Re: mem= causes oops (was Re: BIOS causes (exposes?) modprobe (load_module) kernel oops)

From: John Z. Bohach
Date: Sat Mar 25 2006 - 13:33:51 EST


On Friday 24 March 2006 16:32, Randy.Dunlap wrote:
> > Here it is:
> >
> > fails with cmdline:
> >
> > Kernel command line: ro root=/dev/sda1 rootdelay=10 mem=0x200M
> > console=ttyS0,115200n8
> >
> > works with:
> >
> > Kernel command line: ro root=/dev/sda1 rootdelay=10
> > console=ttyS0,115200n8
> >
> > Note the "mem=" being the differentiator!
>
> OK, that is memory map difference.
>
> Can you test a more recent kernel to see if it has the same problem?
> (like 2.6.16 or 2.6.16-git9)

No luck, or difference, for that matter. 2.6.16 behaves identically. I'm
trying a few different options, such as disabling MSI/MSI-X support,
because what I've seen is that it all works fine with it as long as the h/w
has MSI support, but in all the case I've seen fail, the common denominator
is no MSI (and also all ICH4 platforms). The cases where I can't make it fail
is where the h/w has MSI support.

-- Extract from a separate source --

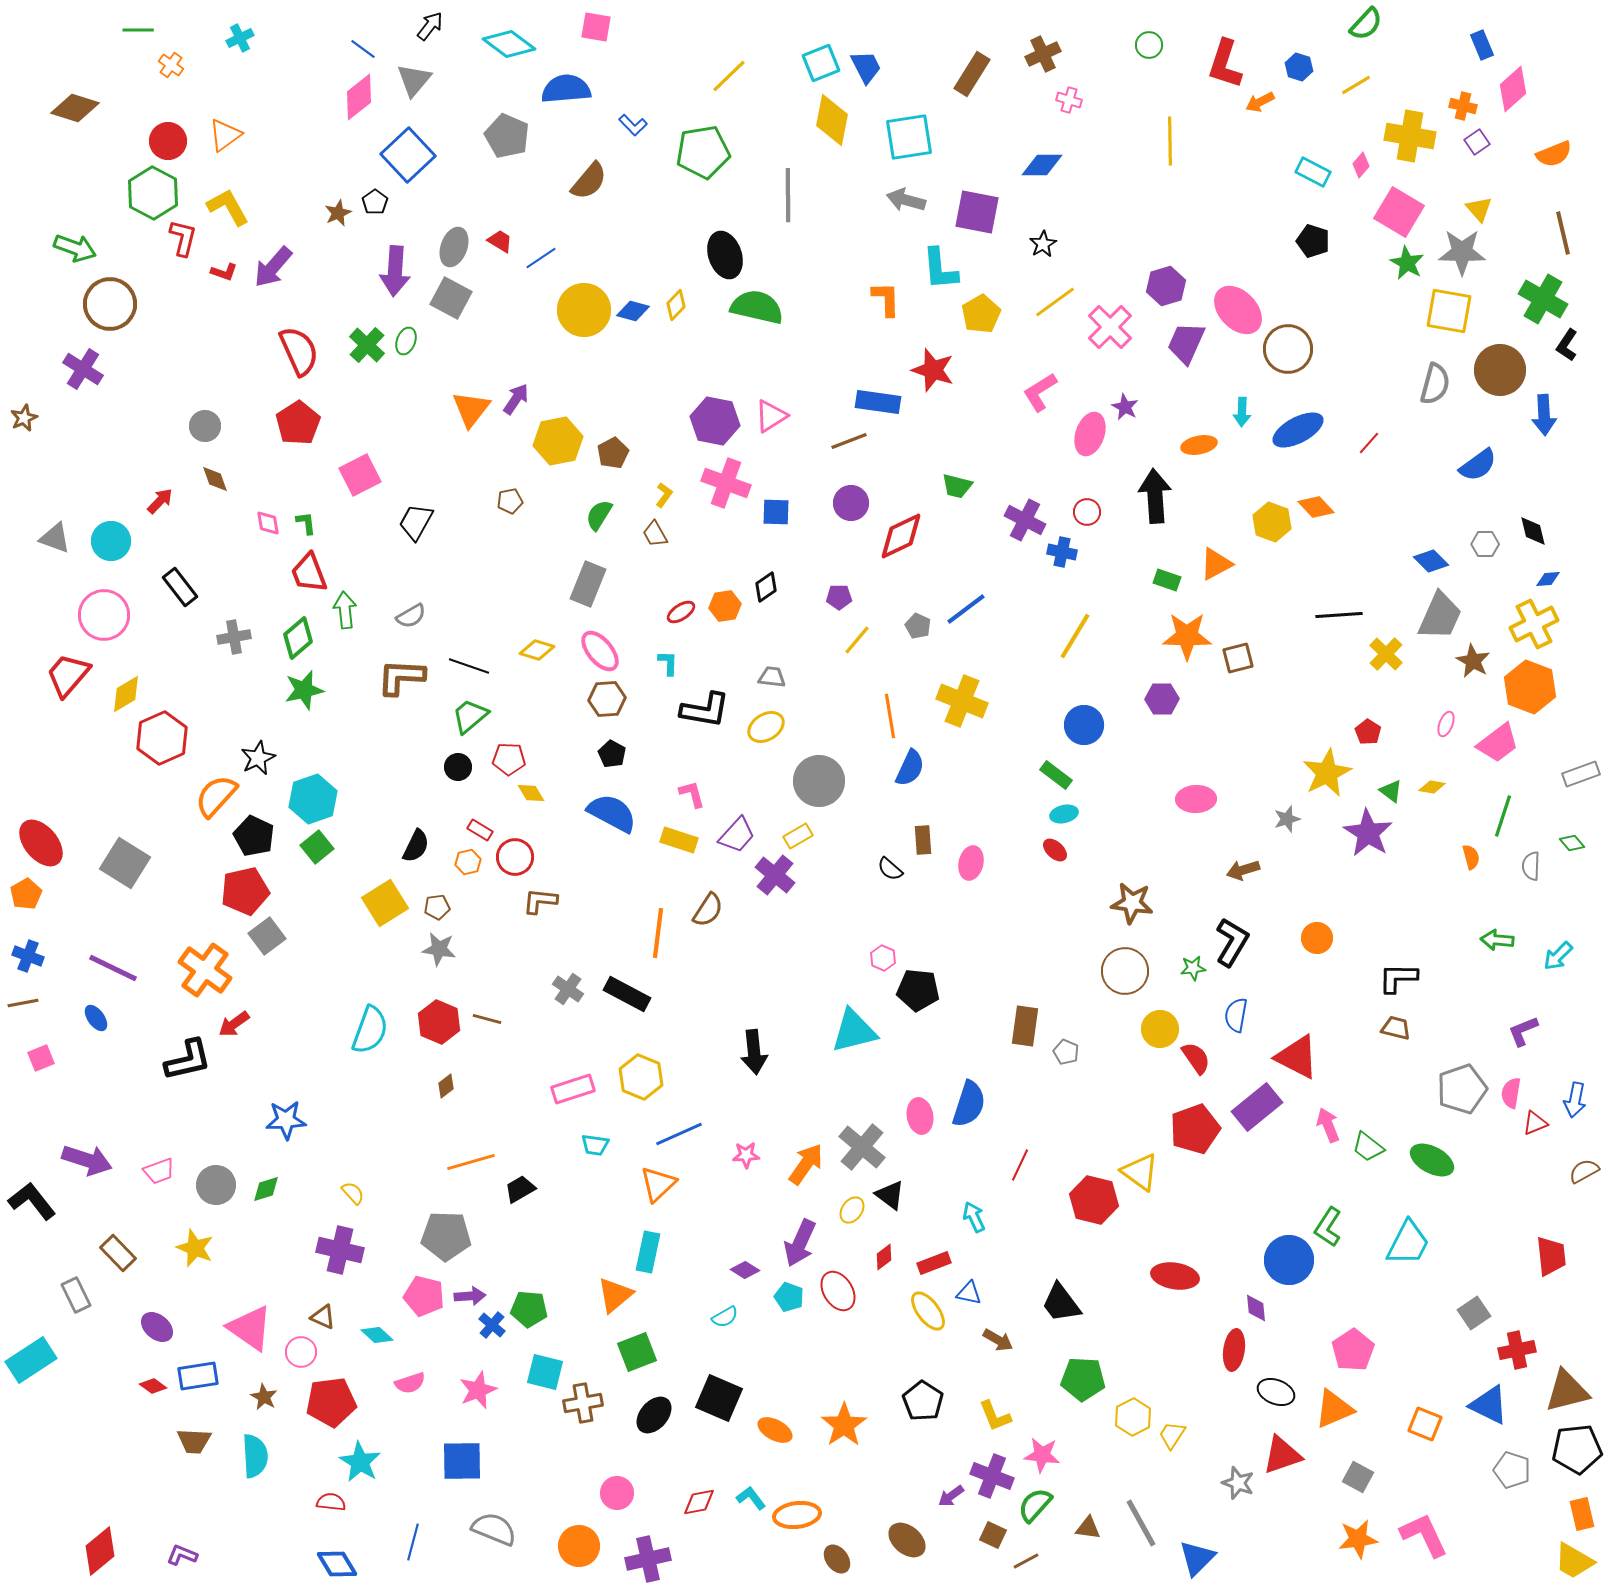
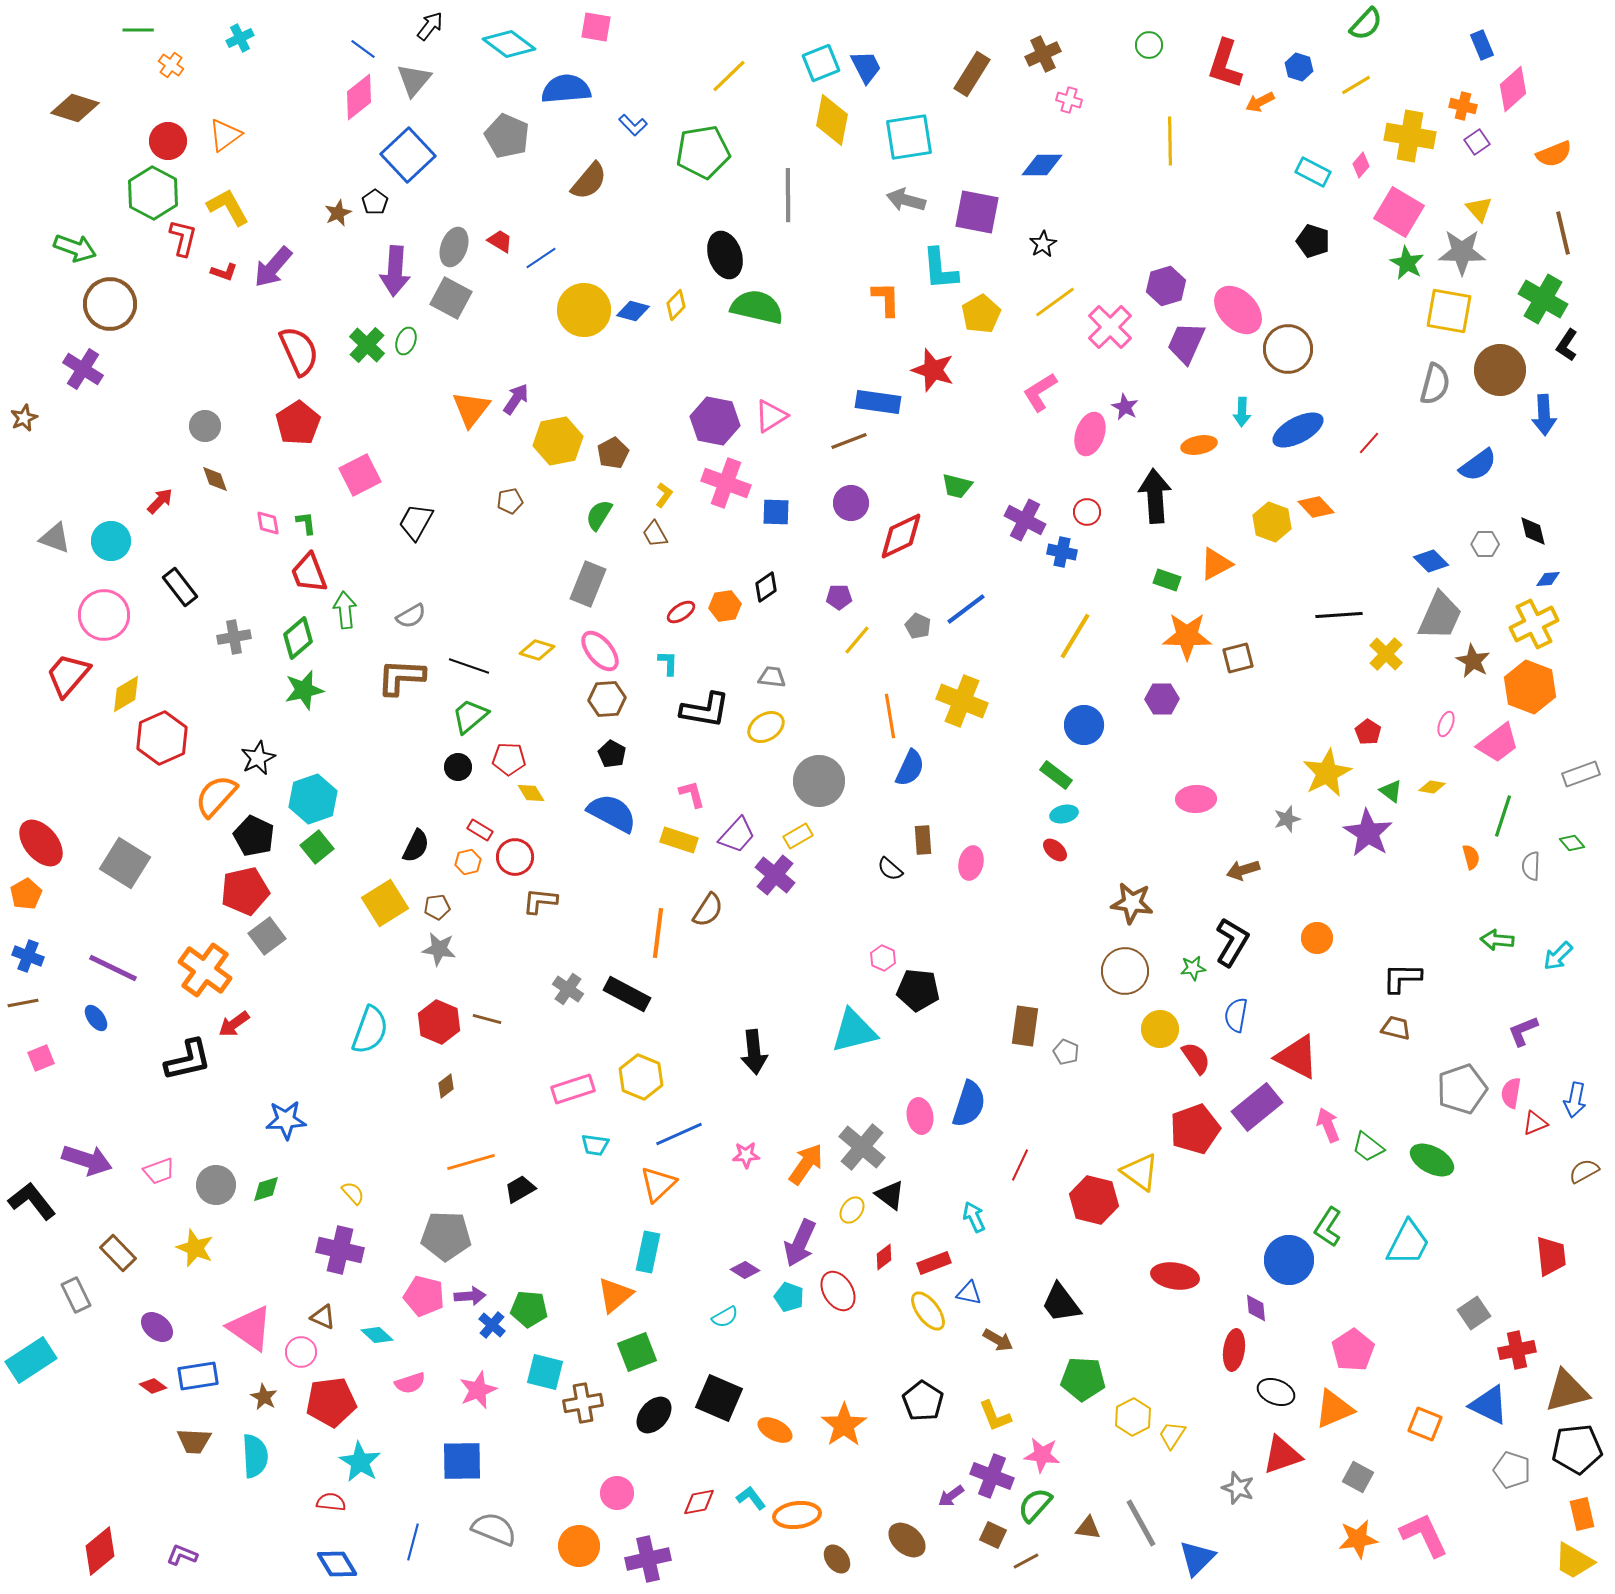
black L-shape at (1398, 978): moved 4 px right
gray star at (1238, 1483): moved 5 px down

One other noteworthy difference is that the
failures all occur on Intel graphics chipsets, while the successes are non-graphics.
Still trying to find out whether the failure follows graphics or the ICH4.

Anyway, what would help me is if someone could tell me if the page fault is a normal and
expected code path by design, in order to page in the area setup by __vmalloc_area()
as triggered by the module_alloc() call. I'd really rather not have to trace through the
page fault handler to identify the difference between success/failure unless I have to.